“The more I listened, the more I recognized within myself a deep hunger to be more aware of the Mystery all around me.”
I don’t know why it is that when I attempt to meditate, my mind resorts to Dr. Seuss. It has been more than 30 years since I was first read Dr. Seuss’s ABCs to our son, but it is still stuck deep in the crevasses of my neural folds.
Big “A” little “a”, what begins with “A”? Aunt Annie’s alligator “A”, “A”, “A.”
Big “B” little “b” what begins with “B”? Barber, baby, bubbles, and a bumble bee.
Honest. I didn’t even need to look it up. (And now I have a grand-daughter. Lord help me!)
So, when my mind was wondering as it is so prone to do, it landed on “M” and I immediately thought of two words: mystery and mystic.
I sometimes think meditation mind wandering is a little like the stuff of dreams: a mix of images from long ago and this week!

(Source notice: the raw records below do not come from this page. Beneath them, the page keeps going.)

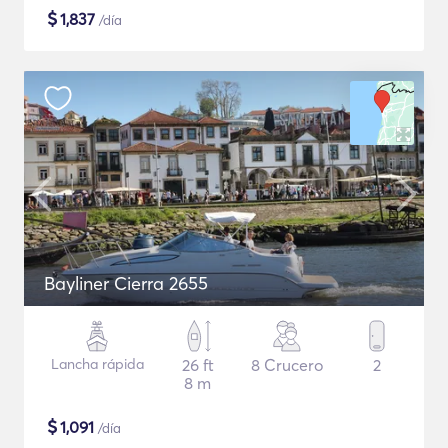
$
1,837
/día
Bayliner Cierra 2655
Lancha rápida
26 ft
8 Crucero
2
8 m
$
1,091
/día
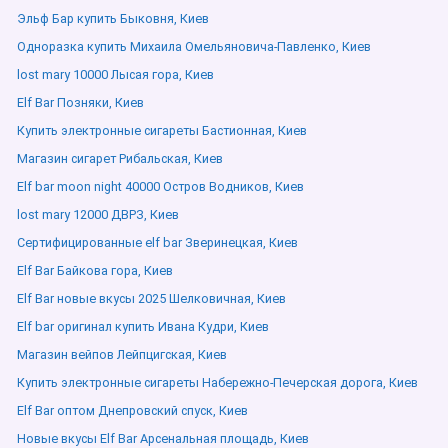
Эльф Бар купить Быковня, Киев
Одноразка купить Михаила Омельяновича-Павленко, Киев
lost mary 10000 Лысая гора, Киев
Elf Bar Позняки, Киев
Купить электронные сигареты Бастионная, Киев
Магазин сигарет Рибальская, Киев
Elf bar moon night 40000 Остров Водников, Киев
lost mary 12000 ДВРЗ, Киев
Сертифицированные elf bar Зверинецкая, Киев
Elf Bar Байкова гора, Киев
Elf Bar новые вкусы 2025 Шелковичная, Киев
Elf bar оригинал купить Ивана Кудри, Киев
Магазин вейпов Лейпцигская, Киев
Купить электронные сигареты Набережно-Печерская дорога, Киев
Elf Bar оптом Днепровский спуск, Киев
Новые вкусы Elf Bar Арсенальная площадь, Киев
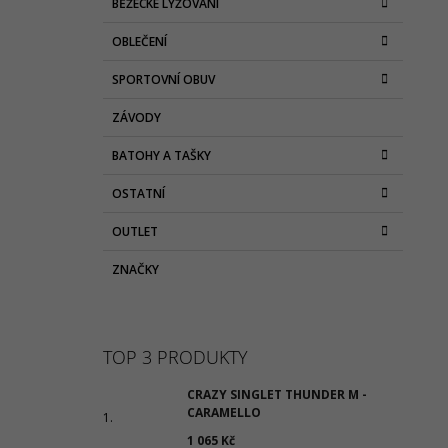
BĚŽECKÉ LYŽOVÁNÍ
OBLEČENÍ
SPORTOVNÍ OBUV
ZÁVODY
BATOHY A TAŠKY
OSTATNÍ
OUTLET
ZNAČKY
TOP 3 PRODUKTY
CRAZY SINGLET THUNDER M -
CARAMELLO
1 065 Kč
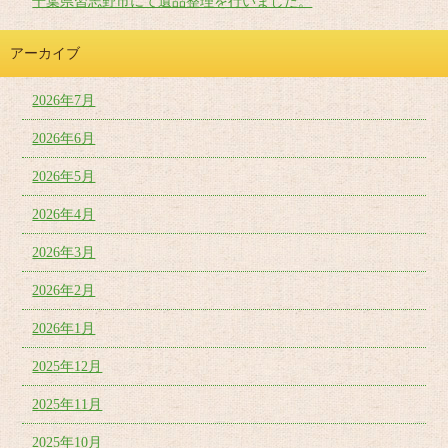
千葉県習志野市にて遺品整理を行いました。
アーカイブ
2026年7月
2026年6月
2026年5月
2026年4月
2026年3月
2026年2月
2026年1月
2025年12月
2025年11月
2025年10月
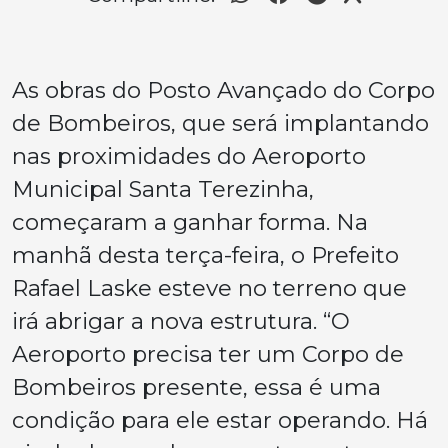
As obras do Posto Avançado do Corpo
de Bombeiros, que será implantando
nas proximidades do Aeroporto
Municipal Santa Terezinha,
começaram a ganhar forma. Na
manhã desta terça-feira, o Prefeito
Rafael Laske esteve no terreno que
irá abrigar a nova estrutura. “O
Aeroporto precisa ter um Corpo de
Bombeiros presente, essa é uma
condição para ele estar operando. Há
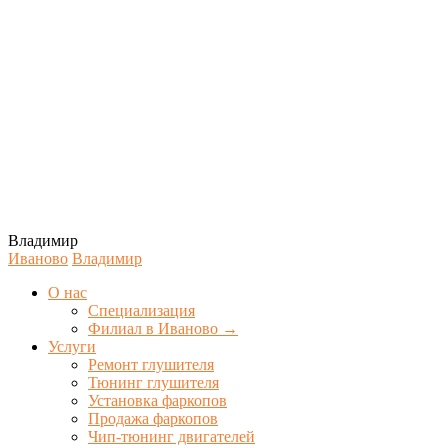
Владимир
Иваново
Владимир
О нас
Специализация
Филиал в Иваново →
Услуги
Ремонт глушителя
Тюнинг глушителя
Установка фаркопов
Продажа фаркопов
Чип-тюнинг двигателей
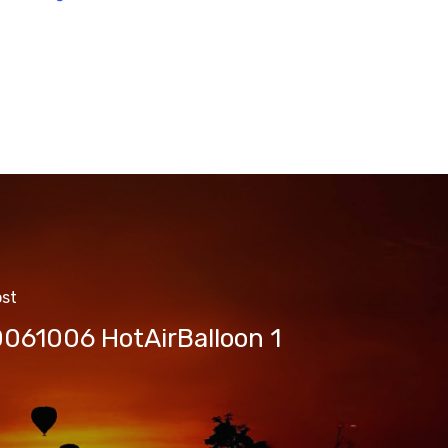
ost
061006 HotAirBalloon 1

In her wonderful wisdom and gentle, steady voice, Dr. Remen speaks of Mystery with a capital “M”. As she says,
”We will all encounter more Mystery in our lives than we will see.”
The more I listened, the more I recognized within myself a deep hunger to be more aware of the Mystery all around me.
I am beginning to believe that only these encounters with Mystery can sustain me on this journey with pain. One of the biggest losses for me has been the way that pain narrows my vision. Recently, I have completely missed the birthdays of four good friends (so sorry Mary and Sherry, Carol, and Katharine). On some days, the only thing that breaks through are the smiles of my grand-daughter Georgia, the generous kindness of my husband, and the steady small inquiries of friends who ask, “How is it today?”
Yet there is something about meeting Mystery that allows me to feel the largeness of life once more.
One of the things I loved the most about hospital chaplaincy was the nearness of Mystery.
I also come near to the Mystery when I wander gardens and waterways with my camera.
In spiritual direction, very often, Mystery comes near.
Also as I read Scripture, especially the stories of women like Anna , an amazing woman of intuition, faithfulness, and voice. She is a model for those of us, especially women, who happen to be mystics.
Which leads me to the second “m” word I encountered this week: mystic. A friend mentioned in casual conversation that another friend had referenced me as a mystic. Though I have internally referenced myself in that way, I’ve seldom done so publicly. I think it tends to conjure up (pun intended) spooky notions that don’t feel like they fit at all.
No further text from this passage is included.